Stored data entries:
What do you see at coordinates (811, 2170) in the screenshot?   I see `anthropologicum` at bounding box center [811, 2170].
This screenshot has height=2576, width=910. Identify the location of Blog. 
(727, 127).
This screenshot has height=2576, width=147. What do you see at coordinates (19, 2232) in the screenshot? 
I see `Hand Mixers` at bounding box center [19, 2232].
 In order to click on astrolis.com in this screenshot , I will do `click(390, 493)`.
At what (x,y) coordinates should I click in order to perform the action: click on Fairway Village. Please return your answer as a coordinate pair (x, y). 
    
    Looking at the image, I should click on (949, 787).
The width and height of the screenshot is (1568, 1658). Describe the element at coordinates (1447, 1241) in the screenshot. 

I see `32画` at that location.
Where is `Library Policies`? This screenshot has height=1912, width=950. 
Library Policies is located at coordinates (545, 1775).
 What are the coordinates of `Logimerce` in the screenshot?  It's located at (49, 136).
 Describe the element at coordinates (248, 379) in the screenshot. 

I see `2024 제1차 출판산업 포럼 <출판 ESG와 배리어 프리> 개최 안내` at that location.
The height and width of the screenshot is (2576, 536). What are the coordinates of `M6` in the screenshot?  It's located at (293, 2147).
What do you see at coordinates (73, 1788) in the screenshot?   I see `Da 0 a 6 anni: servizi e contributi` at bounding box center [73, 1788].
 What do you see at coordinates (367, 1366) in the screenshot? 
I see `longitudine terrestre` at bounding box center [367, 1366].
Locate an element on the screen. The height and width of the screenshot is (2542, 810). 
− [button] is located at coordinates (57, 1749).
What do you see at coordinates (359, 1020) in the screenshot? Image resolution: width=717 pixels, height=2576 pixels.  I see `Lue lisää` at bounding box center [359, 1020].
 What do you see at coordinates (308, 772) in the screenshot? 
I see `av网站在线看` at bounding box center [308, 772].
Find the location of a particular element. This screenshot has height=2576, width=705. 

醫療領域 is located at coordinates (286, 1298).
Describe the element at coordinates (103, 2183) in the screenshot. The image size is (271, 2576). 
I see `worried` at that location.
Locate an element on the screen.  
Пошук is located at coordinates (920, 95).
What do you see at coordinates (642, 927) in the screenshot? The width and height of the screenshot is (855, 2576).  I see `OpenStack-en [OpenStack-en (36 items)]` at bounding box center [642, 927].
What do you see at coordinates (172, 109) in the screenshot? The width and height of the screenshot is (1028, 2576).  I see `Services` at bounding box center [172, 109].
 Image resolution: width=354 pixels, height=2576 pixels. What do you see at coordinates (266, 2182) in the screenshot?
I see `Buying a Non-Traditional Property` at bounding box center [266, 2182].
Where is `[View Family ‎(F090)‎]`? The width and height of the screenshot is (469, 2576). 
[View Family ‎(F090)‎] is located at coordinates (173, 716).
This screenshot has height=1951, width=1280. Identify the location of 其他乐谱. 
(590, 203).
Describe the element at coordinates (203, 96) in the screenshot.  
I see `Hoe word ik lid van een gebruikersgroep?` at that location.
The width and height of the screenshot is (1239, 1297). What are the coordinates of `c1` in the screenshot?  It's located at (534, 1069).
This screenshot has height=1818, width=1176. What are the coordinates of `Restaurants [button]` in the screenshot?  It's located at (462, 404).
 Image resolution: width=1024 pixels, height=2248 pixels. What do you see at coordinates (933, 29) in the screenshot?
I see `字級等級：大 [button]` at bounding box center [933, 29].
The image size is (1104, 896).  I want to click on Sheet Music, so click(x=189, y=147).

What you should do — Every record must be retyped so that it matches the original exactly.

Answer below —
What do you see at coordinates (811, 2170) in the screenshot?   I see `anthropologicum` at bounding box center [811, 2170].
This screenshot has height=2576, width=910. Identify the location of Blog. 
(727, 127).
This screenshot has height=2576, width=147. What do you see at coordinates (19, 2232) in the screenshot? 
I see `Hand Mixers` at bounding box center [19, 2232].
 In order to click on astrolis.com in this screenshot , I will do `click(390, 493)`.
At what (x,y) coordinates should I click in order to perform the action: click on Fairway Village. Please return your answer as a coordinate pair (x, y). 
    
    Looking at the image, I should click on (949, 787).
The width and height of the screenshot is (1568, 1658). Describe the element at coordinates (1447, 1241) in the screenshot. 

I see `32画` at that location.
Where is `Library Policies`? This screenshot has height=1912, width=950. 
Library Policies is located at coordinates (545, 1775).
 What are the coordinates of `Logimerce` in the screenshot?  It's located at (49, 136).
 Describe the element at coordinates (248, 379) in the screenshot. 

I see `2024 제1차 출판산업 포럼 <출판 ESG와 배리어 프리> 개최 안내` at that location.
The height and width of the screenshot is (2576, 536). What are the coordinates of `M6` in the screenshot?  It's located at (293, 2147).
What do you see at coordinates (73, 1788) in the screenshot?   I see `Da 0 a 6 anni: servizi e contributi` at bounding box center [73, 1788].
 What do you see at coordinates (367, 1366) in the screenshot? 
I see `longitudine terrestre` at bounding box center [367, 1366].
Locate an element on the screen. The height and width of the screenshot is (2542, 810). 
− [button] is located at coordinates (57, 1749).
What do you see at coordinates (359, 1020) in the screenshot? Image resolution: width=717 pixels, height=2576 pixels.  I see `Lue lisää` at bounding box center [359, 1020].
 What do you see at coordinates (308, 772) in the screenshot? 
I see `av网站在线看` at bounding box center [308, 772].
Find the location of a particular element. This screenshot has height=2576, width=705. 

醫療領域 is located at coordinates (286, 1298).
Describe the element at coordinates (103, 2183) in the screenshot. The image size is (271, 2576). 
I see `worried` at that location.
Locate an element on the screen.  
Пошук is located at coordinates (920, 95).
What do you see at coordinates (642, 927) in the screenshot? The width and height of the screenshot is (855, 2576).  I see `OpenStack-en [OpenStack-en (36 items)]` at bounding box center [642, 927].
What do you see at coordinates (172, 109) in the screenshot? The width and height of the screenshot is (1028, 2576).  I see `Services` at bounding box center [172, 109].
 Image resolution: width=354 pixels, height=2576 pixels. What do you see at coordinates (266, 2182) in the screenshot?
I see `Buying a Non-Traditional Property` at bounding box center [266, 2182].
Where is `[View Family ‎(F090)‎]`? The width and height of the screenshot is (469, 2576). 
[View Family ‎(F090)‎] is located at coordinates (173, 716).
This screenshot has height=1951, width=1280. Identify the location of 其他乐谱. 
(590, 203).
Describe the element at coordinates (203, 96) in the screenshot.  
I see `Hoe word ik lid van een gebruikersgroep?` at that location.
The width and height of the screenshot is (1239, 1297). What are the coordinates of `c1` in the screenshot?  It's located at (534, 1069).
This screenshot has height=1818, width=1176. What are the coordinates of `Restaurants [button]` in the screenshot?  It's located at (462, 404).
 Image resolution: width=1024 pixels, height=2248 pixels. What do you see at coordinates (933, 29) in the screenshot?
I see `字級等級：大 [button]` at bounding box center [933, 29].
The image size is (1104, 896).  I want to click on Sheet Music, so click(x=189, y=147).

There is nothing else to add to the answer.